In the mid-19th century, Ireland’s discontent with British domination spread across the Atlantic and led to violent Irish-American raids on British North America (Canada).
The Fenian Brotherhood was an Irish-American group whose goal was to secure Ireland’s freedom from Britain. More militant Fenians believed that by attacking Canada and occupying important cities and transportation centers, they could force Britain into relinquishing Ireland in exchange for Canada. At the very least, they hoped they could precipitate a war between the United States and Britain, distracting London from uprisings in Ireland. The U.S. government knew about the Fenians but largely ignored them, as the government was still annoyed that Britain had given assistance to the Confederacy during the Civil War; plus, many Americans believed that it was only a matter of time before Canada was annexed into the United States anyway.

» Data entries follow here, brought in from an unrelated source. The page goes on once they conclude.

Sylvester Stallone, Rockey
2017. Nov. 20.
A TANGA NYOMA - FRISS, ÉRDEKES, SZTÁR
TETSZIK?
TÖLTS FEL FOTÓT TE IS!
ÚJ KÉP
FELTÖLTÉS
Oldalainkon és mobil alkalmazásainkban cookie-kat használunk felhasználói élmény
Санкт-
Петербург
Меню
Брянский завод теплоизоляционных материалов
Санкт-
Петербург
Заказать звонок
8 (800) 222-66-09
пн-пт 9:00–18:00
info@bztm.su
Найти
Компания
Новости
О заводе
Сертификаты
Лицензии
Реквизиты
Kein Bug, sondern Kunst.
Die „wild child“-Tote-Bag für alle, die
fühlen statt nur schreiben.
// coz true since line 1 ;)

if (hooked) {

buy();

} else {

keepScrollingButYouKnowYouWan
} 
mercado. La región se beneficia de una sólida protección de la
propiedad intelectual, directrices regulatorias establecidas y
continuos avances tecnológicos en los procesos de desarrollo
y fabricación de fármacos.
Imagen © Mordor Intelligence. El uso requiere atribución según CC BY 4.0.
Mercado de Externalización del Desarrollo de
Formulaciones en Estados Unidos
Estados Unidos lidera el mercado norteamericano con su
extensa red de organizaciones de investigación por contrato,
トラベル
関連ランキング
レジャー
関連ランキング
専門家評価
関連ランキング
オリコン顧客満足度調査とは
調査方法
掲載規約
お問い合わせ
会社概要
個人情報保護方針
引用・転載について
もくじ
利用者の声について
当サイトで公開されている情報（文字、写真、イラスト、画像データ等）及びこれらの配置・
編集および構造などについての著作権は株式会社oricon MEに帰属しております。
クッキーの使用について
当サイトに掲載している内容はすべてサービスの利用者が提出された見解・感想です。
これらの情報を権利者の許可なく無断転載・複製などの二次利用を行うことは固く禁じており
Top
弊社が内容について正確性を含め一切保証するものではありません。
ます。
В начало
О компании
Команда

In 1866, the Fenians planned a five-pronged invasion of Canada from Illinois, Wisconsin, New York, Vermont, and the St. Lawrence River. These plans largely fell through or failed, but the attack from New York, led by John O’Neill, went ahead as planned. His group of about 700 men, many of them experienced Civil War veterans, crossed the Niagara River into present-day Ontario in the early morning of 1 June with the goal of seizing a canal connecting Lakes Erie and Ontario. He split his men into two groups and sent one to Fort Erie while his group captured a rail yard.
By late afternoon, O’Neill received word that two groups of Canadian soldiers were going to meet up to oppose him and his men. So he ordered his troops to move to intercept one of the Canadian groups before they could join with the other and greatly outnumber the Fenians. On the morning of 2 June, O’Neil and his men met and fought the Canadian force near Ridgeway, Ontario. The battle lasted about an hour and a half and ended when the Canadians retreated, thinking that O’Neill’s mounted scouts were actually a cavalry. When the Fenians saw the confusion in the Canadian ranks, O’Neill ordered a bayonet charge that sent them running.
Later that day, O’Neill and his men went on to Fort Erie, where they again fought and won against Canadian troops. Hearing of additional Canadian and British troops on the move, the Fenians then went back across the Niagara River, where they were arrested by U.S. authorities but released a few days later.
Although these Fenian raids didn’t end up having much effect on Ireland’s freedom, they did affect Canada. The raids showed the Canadian colonies the necessity of unification, leading to increased nationalism and eventually the formation of the Canadian Confederation.